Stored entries
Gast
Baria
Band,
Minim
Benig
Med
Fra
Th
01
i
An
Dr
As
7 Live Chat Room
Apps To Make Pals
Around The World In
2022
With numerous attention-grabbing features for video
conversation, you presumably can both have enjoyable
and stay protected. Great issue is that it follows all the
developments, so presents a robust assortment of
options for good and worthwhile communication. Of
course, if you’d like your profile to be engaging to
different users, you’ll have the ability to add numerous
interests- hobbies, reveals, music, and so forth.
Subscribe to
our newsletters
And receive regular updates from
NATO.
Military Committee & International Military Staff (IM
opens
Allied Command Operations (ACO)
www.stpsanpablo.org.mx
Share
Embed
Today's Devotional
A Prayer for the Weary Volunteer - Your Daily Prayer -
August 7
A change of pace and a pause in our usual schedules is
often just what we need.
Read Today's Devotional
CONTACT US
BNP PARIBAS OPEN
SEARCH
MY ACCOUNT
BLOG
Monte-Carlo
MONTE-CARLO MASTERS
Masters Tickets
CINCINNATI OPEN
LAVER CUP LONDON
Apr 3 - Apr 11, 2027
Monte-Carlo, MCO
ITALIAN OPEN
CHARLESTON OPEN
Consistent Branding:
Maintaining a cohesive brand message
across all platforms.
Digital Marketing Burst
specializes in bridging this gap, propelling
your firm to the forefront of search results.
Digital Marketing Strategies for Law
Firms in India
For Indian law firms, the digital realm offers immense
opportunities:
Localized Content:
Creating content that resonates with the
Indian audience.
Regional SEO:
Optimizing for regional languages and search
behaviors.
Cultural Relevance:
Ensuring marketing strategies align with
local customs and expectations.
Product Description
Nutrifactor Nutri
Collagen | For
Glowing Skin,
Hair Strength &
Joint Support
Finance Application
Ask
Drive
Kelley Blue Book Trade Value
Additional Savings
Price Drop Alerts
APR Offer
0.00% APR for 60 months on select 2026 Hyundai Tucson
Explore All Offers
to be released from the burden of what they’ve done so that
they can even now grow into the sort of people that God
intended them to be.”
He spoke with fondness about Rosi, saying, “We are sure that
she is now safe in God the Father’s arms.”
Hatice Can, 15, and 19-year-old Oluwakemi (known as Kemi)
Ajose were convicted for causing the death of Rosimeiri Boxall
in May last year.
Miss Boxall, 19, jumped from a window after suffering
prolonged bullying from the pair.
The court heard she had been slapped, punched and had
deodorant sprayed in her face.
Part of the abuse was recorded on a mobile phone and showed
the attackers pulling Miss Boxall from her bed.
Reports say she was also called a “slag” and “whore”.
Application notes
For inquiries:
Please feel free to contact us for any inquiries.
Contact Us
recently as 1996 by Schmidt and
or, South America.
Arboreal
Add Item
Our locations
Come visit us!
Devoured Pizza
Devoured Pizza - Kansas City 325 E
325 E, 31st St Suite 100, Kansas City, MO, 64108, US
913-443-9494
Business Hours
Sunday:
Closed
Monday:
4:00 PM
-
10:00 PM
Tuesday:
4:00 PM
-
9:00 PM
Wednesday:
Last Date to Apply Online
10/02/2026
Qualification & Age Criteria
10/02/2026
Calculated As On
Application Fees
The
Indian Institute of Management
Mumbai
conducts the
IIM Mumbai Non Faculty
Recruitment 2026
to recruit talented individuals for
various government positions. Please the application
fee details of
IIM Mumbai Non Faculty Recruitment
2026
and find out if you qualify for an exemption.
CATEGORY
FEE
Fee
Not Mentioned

_TASK OBJECTIVE_. Which lines above run from the one containing "recently as 1996 by Schmidt and" to the one containing "Recruitment 2026"? Give them again exactly, both ends included.

_WRITTEN RESPONSE_.
recently as 1996 by Schmidt and
or, South America.
Arboreal
Add Item
Our locations
Come visit us!
Devoured Pizza
Devoured Pizza - Kansas City 325 E
325 E, 31st St Suite 100, Kansas City, MO, 64108, US
913-443-9494
Business Hours
Sunday:
Closed
Monday:
4:00 PM
-
10:00 PM
Tuesday:
4:00 PM
-
9:00 PM
Wednesday:
Last Date to Apply Online
10/02/2026
Qualification & Age Criteria
10/02/2026
Calculated As On
Application Fees
The
Indian Institute of Management
Mumbai
conducts the
IIM Mumbai Non Faculty
Recruitment 2026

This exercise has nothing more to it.